Проснувшись, Томас больше не мог двигаться вперед: его нога намертво застряла под ним, и от этого словно затекло все тело — малейшее движение причиняло ему боль. Он уставился на стену перед собой и заметил, что тьма гуще там, где камень осыпался, и что теперь в коридоре пахнет сырым картоном — похоже на модель, которую он строил этими самыми руками, ставшими теперь такими холодными и белыми. Ему не хотелось разговаривать вслух, поскольку мать всегда твердила ему, что это первый признак безумия, однако он хотел убедиться в том, что еще жив. Превозмогая сильную боль, он вытащил из левого кармана кусочек жевательной резинки, скатанной в сухой шарик, и автобусный билет. Он прочел слова на нем: «Лондонский транспорт 21549. Билет действителен от зоны, указанной выше. Предъявлять по требованию. На одного пассажира». И стало ясно: если цифры на билете в сумме дают 21, то ему весь месяц будет везти; только сейчас он, кажется, не в состоянии их сложить. «Меня зовут Томас Хилл, — произнес он, — я живу в доме номер 6 по улице Игл-стрит, Спитал-филдс». Тут он положил голову на колени и заплакал.
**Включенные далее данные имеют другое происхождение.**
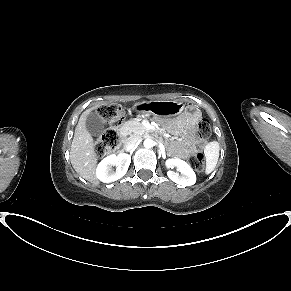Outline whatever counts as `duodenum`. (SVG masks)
<instances>
[{"mask_svg": "<svg viewBox=\"0 0 291 291\" xmlns=\"http://www.w3.org/2000/svg\"><path fill=\"white\" fill-rule=\"evenodd\" d=\"M126 145H127V140L124 137H122V139L119 141L117 146L112 149V152L114 154H119L124 150Z\"/></svg>", "mask_w": 291, "mask_h": 291, "instance_id": "duodenum-1", "label": "duodenum"}]
</instances>
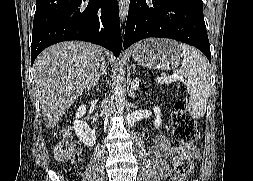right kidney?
Returning a JSON list of instances; mask_svg holds the SVG:
<instances>
[{
	"instance_id": "right-kidney-1",
	"label": "right kidney",
	"mask_w": 253,
	"mask_h": 181,
	"mask_svg": "<svg viewBox=\"0 0 253 181\" xmlns=\"http://www.w3.org/2000/svg\"><path fill=\"white\" fill-rule=\"evenodd\" d=\"M86 106L84 104L80 105L77 109L75 120L73 122V129L79 141L84 144L86 147H92L96 143V134L88 124L80 118L85 114Z\"/></svg>"
}]
</instances>
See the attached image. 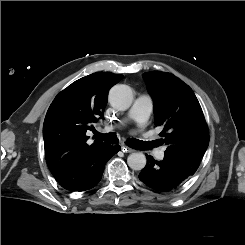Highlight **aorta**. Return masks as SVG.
I'll return each instance as SVG.
<instances>
[{"label": "aorta", "mask_w": 245, "mask_h": 245, "mask_svg": "<svg viewBox=\"0 0 245 245\" xmlns=\"http://www.w3.org/2000/svg\"><path fill=\"white\" fill-rule=\"evenodd\" d=\"M108 100L114 109L126 111L132 105L133 91L127 85H115L109 92ZM127 164L132 170H141L146 165V156L140 152L132 153L127 158Z\"/></svg>", "instance_id": "aorta-1"}]
</instances>
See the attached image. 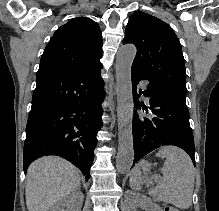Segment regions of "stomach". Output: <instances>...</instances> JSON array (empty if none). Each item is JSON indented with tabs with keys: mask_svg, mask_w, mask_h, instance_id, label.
Listing matches in <instances>:
<instances>
[{
	"mask_svg": "<svg viewBox=\"0 0 219 211\" xmlns=\"http://www.w3.org/2000/svg\"><path fill=\"white\" fill-rule=\"evenodd\" d=\"M138 167L143 171V172H147L149 171V169L151 168V164L148 161L142 160Z\"/></svg>",
	"mask_w": 219,
	"mask_h": 211,
	"instance_id": "stomach-1",
	"label": "stomach"
}]
</instances>
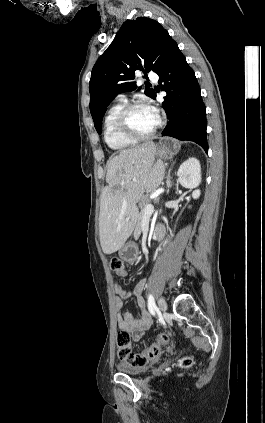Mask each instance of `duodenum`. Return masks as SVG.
<instances>
[{"label": "duodenum", "mask_w": 265, "mask_h": 423, "mask_svg": "<svg viewBox=\"0 0 265 423\" xmlns=\"http://www.w3.org/2000/svg\"><path fill=\"white\" fill-rule=\"evenodd\" d=\"M165 235H166L165 227H158L155 229V238L157 243L162 241Z\"/></svg>", "instance_id": "obj_1"}]
</instances>
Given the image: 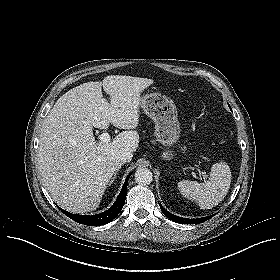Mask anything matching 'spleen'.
Segmentation results:
<instances>
[{
	"label": "spleen",
	"instance_id": "obj_1",
	"mask_svg": "<svg viewBox=\"0 0 280 280\" xmlns=\"http://www.w3.org/2000/svg\"><path fill=\"white\" fill-rule=\"evenodd\" d=\"M231 179L232 175L228 164L221 160L213 164L210 177L206 182L182 180L177 186L186 198L197 201L199 206L204 209H210L226 197Z\"/></svg>",
	"mask_w": 280,
	"mask_h": 280
}]
</instances>
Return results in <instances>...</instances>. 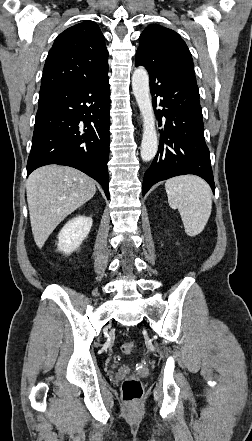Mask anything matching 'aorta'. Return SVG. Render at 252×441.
<instances>
[{"mask_svg":"<svg viewBox=\"0 0 252 441\" xmlns=\"http://www.w3.org/2000/svg\"><path fill=\"white\" fill-rule=\"evenodd\" d=\"M132 89L143 117V136L140 154L142 160L147 162L152 160L157 153L158 137L150 96L149 76L143 67H139L133 72Z\"/></svg>","mask_w":252,"mask_h":441,"instance_id":"aorta-1","label":"aorta"}]
</instances>
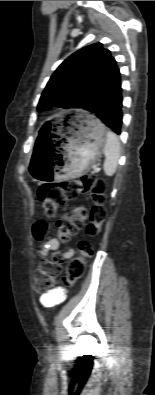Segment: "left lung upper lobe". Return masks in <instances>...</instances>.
<instances>
[{
	"instance_id": "1",
	"label": "left lung upper lobe",
	"mask_w": 155,
	"mask_h": 395,
	"mask_svg": "<svg viewBox=\"0 0 155 395\" xmlns=\"http://www.w3.org/2000/svg\"><path fill=\"white\" fill-rule=\"evenodd\" d=\"M116 67L111 52L101 43L78 50L53 73L41 95L38 109L46 110L55 104L65 109L79 108L80 103Z\"/></svg>"
}]
</instances>
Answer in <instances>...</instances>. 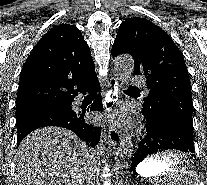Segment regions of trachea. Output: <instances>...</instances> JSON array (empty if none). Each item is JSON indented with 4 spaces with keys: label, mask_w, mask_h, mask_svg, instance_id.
<instances>
[{
    "label": "trachea",
    "mask_w": 207,
    "mask_h": 185,
    "mask_svg": "<svg viewBox=\"0 0 207 185\" xmlns=\"http://www.w3.org/2000/svg\"><path fill=\"white\" fill-rule=\"evenodd\" d=\"M128 90H138L137 87L128 86ZM92 93V92H91ZM93 94V93H92Z\"/></svg>",
    "instance_id": "3493384b"
}]
</instances>
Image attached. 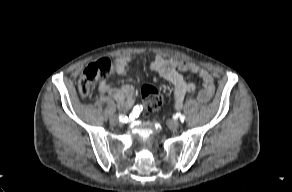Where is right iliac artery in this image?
Returning a JSON list of instances; mask_svg holds the SVG:
<instances>
[{"label":"right iliac artery","mask_w":292,"mask_h":192,"mask_svg":"<svg viewBox=\"0 0 292 192\" xmlns=\"http://www.w3.org/2000/svg\"><path fill=\"white\" fill-rule=\"evenodd\" d=\"M141 110H142V106H135L134 109H133V112L129 113L130 114V122L131 123H134V122L137 121V119H138L137 115H139Z\"/></svg>","instance_id":"right-iliac-artery-1"}]
</instances>
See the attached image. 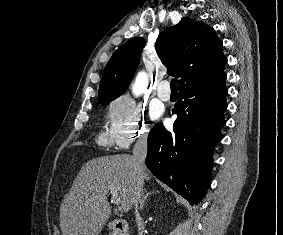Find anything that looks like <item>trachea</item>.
<instances>
[{"mask_svg": "<svg viewBox=\"0 0 283 235\" xmlns=\"http://www.w3.org/2000/svg\"><path fill=\"white\" fill-rule=\"evenodd\" d=\"M177 82H178V80L176 78L171 80V82H170L171 90H177L178 89Z\"/></svg>", "mask_w": 283, "mask_h": 235, "instance_id": "3493384b", "label": "trachea"}]
</instances>
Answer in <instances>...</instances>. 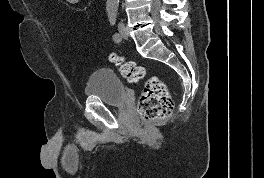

Он снова оказался у себя дома, и отец вел его вниз по лестнице.
— Есть у тебя билет? — шептал он сыну. — Тебе билет нужен. Тебе далеко ехать.
— Я думал, пап, ты умер.
— На самом деле никто из пап не умер, — говорил отец. На этих словах Томас проснулся и обнаружил, что боль в ноге прошла и плакать ему больше не хочется. Кусочек твердой резинки по-прежнему был зажат у него в руке, но, когда он положил его в рот, от желудочного сока его вывернуло. «Подумаешь, стошнило — не обращай внимания на запах, — говорил отец. — Ложись-ка спать. Что ты так поздно засиделся». Коридор был ярко освещен, по бокам его лежали и сидели люди. Они что-то пели хором; правда, Томасу слышны были только последние слова, которые стали припевом:
Не будь на свете смерти,Тянуться б жизни вечно.Как быть тогда? Нам петь тогдаПришлось бы бесконечно.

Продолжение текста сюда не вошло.